§ Try it:
Please repeat the data below exactly, with the pictures removed.

────────

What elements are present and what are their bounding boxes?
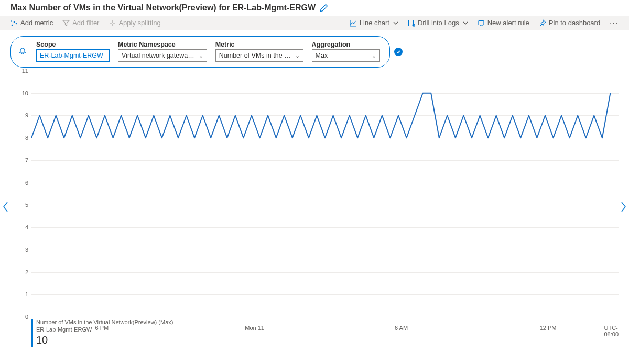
edit-title-icon[interactable] xyxy=(320,4,328,12)
y-tick: 6 xyxy=(16,180,28,186)
metric-select[interactable]: Number of VMs in the … ⌄ xyxy=(215,49,303,62)
y-tick: 5 xyxy=(16,202,28,208)
add-metric-icon xyxy=(10,19,18,27)
timezone-label: UTC-08:00 xyxy=(604,325,619,337)
filter-icon xyxy=(62,19,70,27)
y-tick: 8 xyxy=(16,135,28,141)
scope-label: Scope xyxy=(36,41,110,48)
chevron-down-icon: ⌄ xyxy=(199,52,203,59)
scope-select[interactable]: ER-Lab-Mgmt-ERGW xyxy=(36,49,110,62)
grid-line xyxy=(31,317,619,317)
chart-type-label: Line chart xyxy=(360,19,389,27)
namespace-label: Metric Namespace xyxy=(118,41,207,48)
x-tick: 6 PM xyxy=(95,325,109,331)
pin-dashboard-button[interactable]: Pin to dashboard xyxy=(539,19,600,27)
pin-icon xyxy=(539,19,546,27)
x-tick: 12 PM xyxy=(540,325,557,331)
aggregation-label: Aggregation xyxy=(312,41,380,48)
metric-config-pill: Scope ER-Lab-Mgmt-ERGW Metric Namespace … xyxy=(10,36,390,68)
chevron-down-icon: ⌄ xyxy=(372,52,376,59)
add-metric-label: Add metric xyxy=(20,19,53,27)
y-tick: 0 xyxy=(16,314,28,320)
add-filter-button[interactable]: Add filter xyxy=(62,19,99,27)
chart-type-select[interactable]: Line chart xyxy=(350,19,398,27)
y-tick: 2 xyxy=(16,269,28,275)
bell-icon xyxy=(18,47,27,56)
y-tick: 10 xyxy=(16,90,28,96)
y-tick: 11 xyxy=(16,68,28,74)
chevron-down-icon xyxy=(393,20,398,26)
namespace-value: Virtual network gatewa… xyxy=(122,52,194,59)
config-valid-icon xyxy=(394,48,403,56)
line-chart-icon xyxy=(350,19,357,27)
chart-plot[interactable]: 01234567891011 xyxy=(31,71,619,317)
svg-point-0 xyxy=(12,24,13,26)
y-tick: 7 xyxy=(16,157,28,163)
add-metric-button[interactable]: Add metric xyxy=(10,19,53,27)
chart-series-line xyxy=(31,71,619,317)
chart-legend: Number of VMs in the Virtual Network(Pre… xyxy=(31,319,619,347)
aggregation-select[interactable]: Max ⌄ xyxy=(312,49,380,62)
metric-label: Metric xyxy=(215,41,303,48)
y-tick: 9 xyxy=(16,112,28,118)
split-icon xyxy=(109,19,116,27)
chevron-down-icon xyxy=(463,20,468,26)
svg-point-2 xyxy=(16,23,17,24)
alert-icon xyxy=(478,19,485,27)
svg-rect-5 xyxy=(479,20,484,25)
legend-resource: ER-Lab-Mgmt-ERGW xyxy=(36,326,619,334)
scope-value: ER-Lab-Mgmt-ERGW xyxy=(40,52,103,59)
pin-dashboard-label: Pin to dashboard xyxy=(549,19,600,27)
toolbar: Add metric Add filter Apply splitting Li… xyxy=(0,16,629,30)
x-tick: 6 AM xyxy=(395,325,408,331)
metric-value: Number of VMs in the … xyxy=(219,52,291,59)
more-menu-button[interactable]: ··· xyxy=(610,19,619,27)
new-alert-label: New alert rule xyxy=(487,19,529,27)
new-alert-button[interactable]: New alert rule xyxy=(478,19,529,27)
y-tick: 1 xyxy=(16,291,28,297)
aggregation-value: Max xyxy=(316,52,328,59)
drill-logs-label: Drill into Logs xyxy=(418,19,459,27)
x-tick: Mon 11 xyxy=(245,325,264,331)
svg-point-1 xyxy=(14,21,15,23)
logs-icon xyxy=(408,19,415,27)
namespace-select[interactable]: Virtual network gatewa… ⌄ xyxy=(118,49,207,62)
legend-series-label: Number of VMs in the Virtual Network(Pre… xyxy=(36,319,619,326)
drill-logs-button[interactable]: Drill into Logs xyxy=(408,19,468,27)
apply-splitting-label: Apply splitting xyxy=(118,19,160,27)
chart-area: 01234567891011 6 PMMon 116 AM12 PMUTC-08… xyxy=(10,71,619,347)
add-filter-label: Add filter xyxy=(72,19,99,27)
chevron-down-icon: ⌄ xyxy=(295,52,300,59)
next-chart-button[interactable] xyxy=(617,199,629,215)
legend-value: 10 xyxy=(36,334,619,347)
y-tick: 4 xyxy=(16,224,28,230)
page-title: Max Number of VMs in the Virtual Network… xyxy=(10,3,316,13)
y-tick: 3 xyxy=(16,247,28,253)
prev-chart-button[interactable] xyxy=(0,199,12,215)
apply-splitting-button[interactable]: Apply splitting xyxy=(109,19,160,27)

────────

§ Result of the exercise:
What elements are present and what are their bounding boxes?
edit-title-icon[interactable] xyxy=(320,4,328,12)
y-tick: 6 xyxy=(16,180,28,186)
metric-select[interactable]: Number of VMs in the … ⌄ xyxy=(215,49,303,62)
y-tick: 5 xyxy=(16,202,28,208)
add-metric-icon xyxy=(10,19,18,27)
timezone-label: UTC-08:00 xyxy=(604,325,619,337)
filter-icon xyxy=(62,19,70,27)
y-tick: 8 xyxy=(16,135,28,141)
scope-label: Scope xyxy=(36,41,110,48)
chevron-down-icon: ⌄ xyxy=(199,52,203,59)
scope-select[interactable]: ER-Lab-Mgmt-ERGW xyxy=(36,49,110,62)
grid-line xyxy=(31,317,619,317)
chart-type-label: Line chart xyxy=(360,19,389,27)
namespace-label: Metric Namespace xyxy=(118,41,207,48)
x-tick: 6 PM xyxy=(95,325,109,331)
pin-dashboard-button[interactable]: Pin to dashboard xyxy=(539,19,600,27)
pin-icon xyxy=(539,19,546,27)
x-tick: 12 PM xyxy=(540,325,557,331)
aggregation-label: Aggregation xyxy=(312,41,380,48)
metric-config-pill: Scope ER-Lab-Mgmt-ERGW Metric Namespace … xyxy=(10,36,390,68)
chevron-down-icon: ⌄ xyxy=(372,52,376,59)
add-metric-label: Add metric xyxy=(20,19,53,27)
y-tick: 0 xyxy=(16,314,28,320)
add-filter-button[interactable]: Add filter xyxy=(62,19,99,27)
chart-type-select[interactable]: Line chart xyxy=(350,19,398,27)
y-tick: 2 xyxy=(16,269,28,275)
bell-icon xyxy=(18,47,27,56)
y-tick: 10 xyxy=(16,90,28,96)
y-tick: 11 xyxy=(16,68,28,74)
chevron-down-icon xyxy=(393,20,398,26)
namespace-value: Virtual network gatewa… xyxy=(122,52,194,59)
config-valid-icon xyxy=(394,48,403,56)
line-chart-icon xyxy=(350,19,357,27)
chart-plot[interactable]: 01234567891011 xyxy=(31,71,619,317)
svg-point-0 xyxy=(12,24,13,26)
y-tick: 7 xyxy=(16,157,28,163)
add-metric-button[interactable]: Add metric xyxy=(10,19,53,27)
chart-series-line xyxy=(31,71,619,317)
chart-legend: Number of VMs in the Virtual Network(Pre… xyxy=(31,319,619,347)
aggregation-select[interactable]: Max ⌄ xyxy=(312,49,380,62)
metric-label: Metric xyxy=(215,41,303,48)
y-tick: 9 xyxy=(16,112,28,118)
split-icon xyxy=(109,19,116,27)
chevron-down-icon xyxy=(463,20,468,26)
svg-point-2 xyxy=(16,23,17,24)
alert-icon xyxy=(478,19,485,27)
svg-rect-5 xyxy=(479,20,484,25)
legend-resource: ER-Lab-Mgmt-ERGW xyxy=(36,326,619,334)
scope-value: ER-Lab-Mgmt-ERGW xyxy=(40,52,103,59)
pin-dashboard-label: Pin to dashboard xyxy=(549,19,600,27)
toolbar: Add metric Add filter Apply splitting Li… xyxy=(0,16,629,30)
x-tick: 6 AM xyxy=(395,325,408,331)
metric-value: Number of VMs in the … xyxy=(219,52,291,59)
more-menu-button[interactable]: ··· xyxy=(610,19,619,27)
new-alert-label: New alert rule xyxy=(487,19,529,27)
new-alert-button[interactable]: New alert rule xyxy=(478,19,529,27)
y-tick: 1 xyxy=(16,291,28,297)
aggregation-value: Max xyxy=(316,52,328,59)
drill-logs-label: Drill into Logs xyxy=(418,19,459,27)
x-tick: Mon 11 xyxy=(245,325,264,331)
svg-point-1 xyxy=(14,21,15,23)
logs-icon xyxy=(408,19,415,27)
namespace-select[interactable]: Virtual network gatewa… ⌄ xyxy=(118,49,207,62)
legend-series-label: Number of VMs in the Virtual Network(Pre… xyxy=(36,319,619,326)
drill-logs-button[interactable]: Drill into Logs xyxy=(408,19,468,27)
apply-splitting-label: Apply splitting xyxy=(118,19,160,27)
chart-area: 01234567891011 6 PMMon 116 AM12 PMUTC-08… xyxy=(10,71,619,347)
add-filter-label: Add filter xyxy=(72,19,99,27)
chevron-down-icon: ⌄ xyxy=(295,52,300,59)
next-chart-button[interactable] xyxy=(617,199,629,215)
legend-value: 10 xyxy=(36,334,619,347)
y-tick: 4 xyxy=(16,224,28,230)
page-title: Max Number of VMs in the Virtual Network… xyxy=(10,3,316,13)
y-tick: 3 xyxy=(16,247,28,253)
prev-chart-button[interactable] xyxy=(0,199,12,215)
apply-splitting-button[interactable]: Apply splitting xyxy=(109,19,160,27)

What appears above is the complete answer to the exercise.